↓

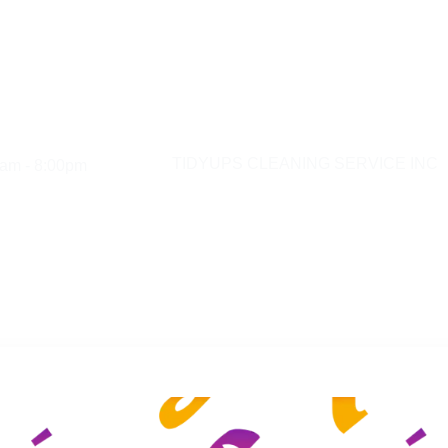
am - 8:00pm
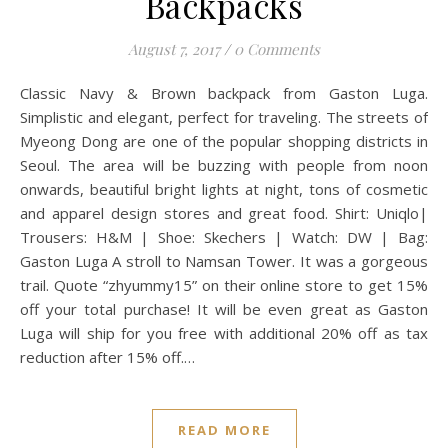
Backpacks
August 7, 2017
/
0 Comments
Classic Navy & Brown backpack from Gaston Luga.
Simplistic and elegant, perfect for traveling. The streets of
Myeong Dong are one of the popular shopping districts in
Seoul. The area will be buzzing with people from noon
onwards, beautiful bright lights at night, tons of cosmetic
and apparel design stores and great food. Shirt: Uniqlo|
Trousers: H&M | Shoe: Skechers | Watch: DW | Bag:
Gaston Luga A stroll to Namsan Tower. It was a gorgeous
trail. Quote “zhyummy15” on their online store to get 15%
off your total purchase! It will be even great as Gaston
Luga will ship for you free with additional 20% off as tax
reduction after 15% off.…
READ MORE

↑

Each entry above should be copied word for word, with the images omitted.

am - 8:00pm
Backpacks
August 7, 2017
/
0 Comments
Classic Navy & Brown backpack from Gaston Luga.
Simplistic and elegant, perfect for traveling. The streets of
Myeong Dong are one of the popular shopping districts in
Seoul. The area will be buzzing with people from noon
onwards, beautiful bright lights at night, tons of cosmetic
and apparel design stores and great food. Shirt: Uniqlo|
Trousers: H&M | Shoe: Skechers | Watch: DW | Bag:
Gaston Luga A stroll to Namsan Tower. It was a gorgeous
trail. Quote “zhyummy15” on their online store to get 15%
off your total purchase! It will be even great as Gaston
Luga will ship for you free with additional 20% off as tax
reduction after 15% off.…
READ MORE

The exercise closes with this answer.